Save one help-center article as three shapes - the structured row in kb.articles, an embedding of the title and body for semantic similarity, and a BM25 keyword index on the body. No graph edges - this is the simplest recipe that still covers a real RAG / search backend.

when to use it
  • Help-center search backends. Keyword search handles "exact phrase" queries; vector search handles "what does this user mean".
  • RAG retrieval - rank candidates by vector similarity, optionally re-rank with FTS, then fetch the body from the row store.
  • Any corpus where you want both lexical and semantic recall over the same documents.
the schema

Plain row schema - no [[relations]] because there's no graph edge to write.

# kb/articles.toml
namespace   = "kb"
table       = "articles"
primary_key = ["id"]

[[columns]]
name = "id"
ty   = "str"
required = true

[[columns]]
name = "title"
ty   = "str"
required = true

[[columns]]
name = "body"
ty   = "str"
required = true

[[columns]]
name = "url"
ty   = "str"

[[columns]]
name = "created_ms"
ty   = "u64"

[[indexes]]
name    = "by_created"
columns = ["created_ms"]
call 1 of 3 - the row
POST /v1/tenants/:t/rows/kb.articles
curl -X POST "$ORIGINCHAIN_URL/v1/tenants/$T/rows/kb.articles" \
  -H "Authorization: Bearer $OC_TOKEN" \
  -H "Content-Type: application/json" \
  -d '{
    "id":         "kb-2026-001",
    "title":      "How atomic multi-shape writes work",
    "body":       "Each shape (row, vector, FTS, graph) has its own endpoint. Every call is atomic individually. Idempotency keys make retries safe.",
    "url":        "/docs/concepts/atomic-multi-shape",
    "created_ms": 1747900000000
  }'
call 2 of 3 - the embedding (title + body concatenated)
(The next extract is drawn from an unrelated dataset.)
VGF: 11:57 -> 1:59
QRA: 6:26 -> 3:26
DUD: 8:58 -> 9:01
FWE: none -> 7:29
Embed both fields together. A title-only embedding misses everything the body says, and that's where most of the meaningful tokens live.
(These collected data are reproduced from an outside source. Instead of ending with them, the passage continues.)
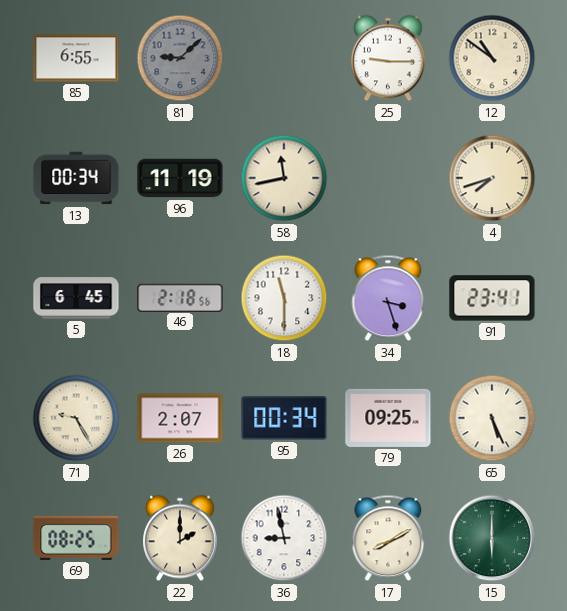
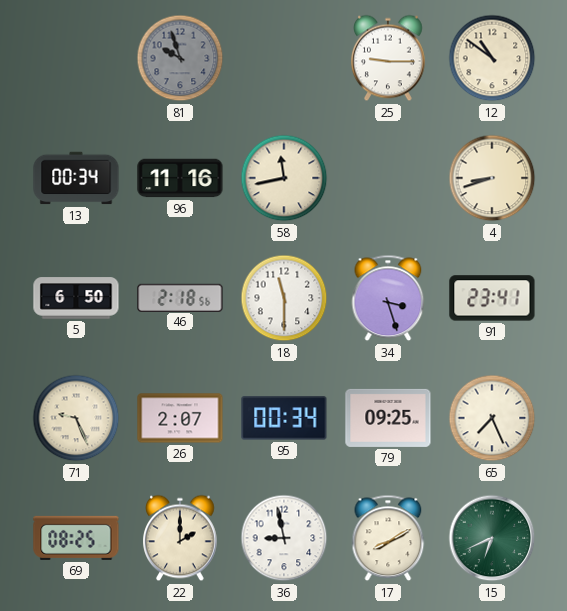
85: 6:55 -> none
81: 9:08 -> 9:57
96: 11:19 -> 11:16
4: 7:42 -> 8:42
5: 6:45 -> 6:50
71: 9:25 -> 9:26
65: 5:26 -> 7:26
15: 6:00 -> 6:41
POST /v1/tenants/:t/vector/kb.articles/put
curl -X POST "$ORIGINCHAIN_URL/v1/tenants/$T/vector/kb.articles/put" \
  -H "Authorization: Bearer $OC_TOKEN" \
  -H "Content-Type: application/json" \
  -d '{
    "id":        "kb-2026-001",
    "embedding": [0.0211, -0.0612, 0.0341, /* ... 768 floats ... */],
    "dim":       768,
    "metric":    "cosine"
  }'
call 3 of 3 - the keyword index (body only)

Index the body for BM25 keyword search. Most help-center queries are keyword-shaped ("install on Windows"), so this is the workhorse.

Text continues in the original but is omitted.